BRIAN NAYLOR: Good morning, Renee.

MONTAGNE: We've been hearing the drum beat on the Foreign Intelligence Bill ever since the temporary law expired 12 days ago. Where does it stand now? What's going on?

NAYLOR: Well, what's going on is the president is continuing to try to pressure Democratic Congressional leaders to give him the bill that he wants. The Senate and House have each passed different measures that would renew the FISA law which gives the government the authority to spy on the phone calls and emails of suspected terrorists. But they passed, as I say, different bills. The president wants Congress to adopt the Senate bill, which gives immunity to phone companies that are facing lawsuits charging they improperly gave information to the government after the 9-11 attacks. The president dismissed these lawsuits and the lawyers who brought them, saying they're trying to get in on what he called a financial gravy train.
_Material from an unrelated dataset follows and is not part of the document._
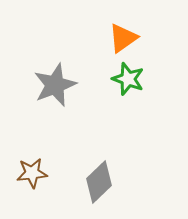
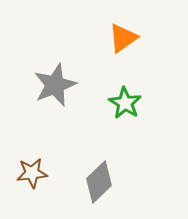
green star: moved 3 px left, 24 px down; rotated 12 degrees clockwise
And he said the phone companies were being asked to provide information by the government, and that they won't cooperate in the future if they can be sued for doing so.

MONTAGNE: And the president also discussed the economy. We have a short clip here of some of what he said.
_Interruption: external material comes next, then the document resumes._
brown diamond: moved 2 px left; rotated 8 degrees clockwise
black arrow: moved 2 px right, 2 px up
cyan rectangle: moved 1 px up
President GEORGE W. BUSH: I don't think we're headed to a recession, but no question we're in a slow down. I mean, that's why we acted, and acted strongly, with over $150 billion worth of pro-growth economic incentives.

MONTAGNE: And what, then, does the president want from Congress?

NAYLOR: Well, a couple of things. He wants them to approve measures aimed at helping homeowners facing foreclosure and some tax benefits for homebuilders, but he doesn't a bill in the Senate that would allow bankruptcy court judges to change the terms of mortgages for homeowners facing foreclosure. And he also seemed to be telling Congress to hold off on passing another stimulus bill until we know if their first one is working. And, of course, he also put in a pitch to make - for Congress to make permanent his tax cuts, but that's something that they're not going to do.

MONTAGNE: And the president also aimed comments on the war in Iraq to lawmakers who've criticized his policies there. Let's take a listen to a bit of that.

Pres. BUSH: It's interesting that many of the same people who once accused me of refusing to acknowledge setbacks in Iraq now are the ones who are refusing to acknowledge progress in Iraq.

MONTAGNE: Brian, where's the debate headed in Congress?

NAYLOR: The Senate for the past couple of days has been debating a measure that calls for the withdrawal of most US forces from Iraq in four months. That bill isn't going to pass. But there's going to be another fight down the road not too far when the president presents his proposal for funding the troops. Congress is going to be asked to provide more money than they're going to want, and we'll see this debate rekindled.

MONTAGNE: And, finally, the president was asked several times about the presidential campaign.

NAYLOR: Yeah. You know, he said - he kept saying, well, I'm not going to get involved in this, but he did. And he was very critical of positions taken by Democratic Senator Barack Obama in particular. In a debate the other night, Obama said - and, you know, I'm paraphrasing - he said he would remove troops from Iraq unless there was evidence al-Qaida was trying to build a base there. Well, the president said that's just what al-Qaida has been trying to do for the last four years. He also criticized the notion the US should meet with its adversaries, such as the new leader in Cuba, Raul Castro. The president said that would give stature to a regime that has abused human rights. That's something Obama has said that he would be willing to consider. Of course, the president then went on to defend his upcoming meeting with China's leader.

MONTAGNE: Brian, thanks very much.

NAYLOR: Thanks, Renee.

MONTAGNE: Brian Naylor is speaking to us from the Capitol about President Bush's recent press conference just early this morning. This is NPR News.